→ Goal of the exercise
Once you find the line with "dobbanó szíveket!" in the listing below, please repeat it and every later line exactly, through the last one, without pictures.

→ Given information

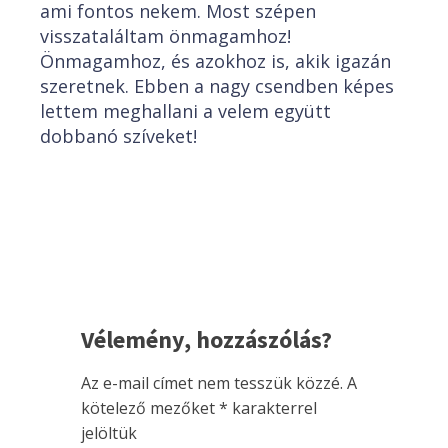
ami fontos nekem. Most szépen
visszataláltam önmagamhoz!
Önmagamhoz, és azokhoz is, akik igazán
szeretnek. Ebben a nagy csendben képes
lettem meghallani a velem együtt
dobbanó szíveket!
Vélemény, hozzászólás?
Az e-mail címet nem tesszük közzé.
A
kötelező mezőket
*
karakterrel
jelöltük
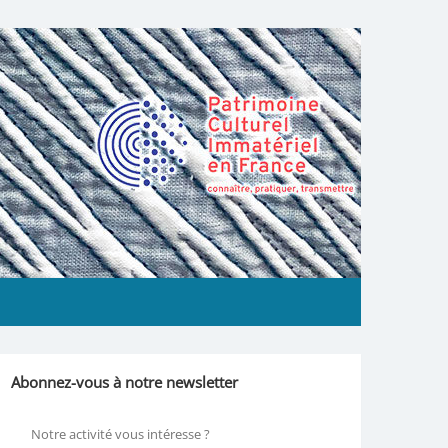
Abonnez-vous à notre newsletter
Notre activité vous intéresse ?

→ Written solution
dobbanó szíveket!
Vélemény, hozzászólás?
Az e-mail címet nem tesszük közzé.
A
kötelező mezőket
*
karakterrel
jelöltük
Abonnez-vous à notre newsletter
Notre activité vous intéresse ?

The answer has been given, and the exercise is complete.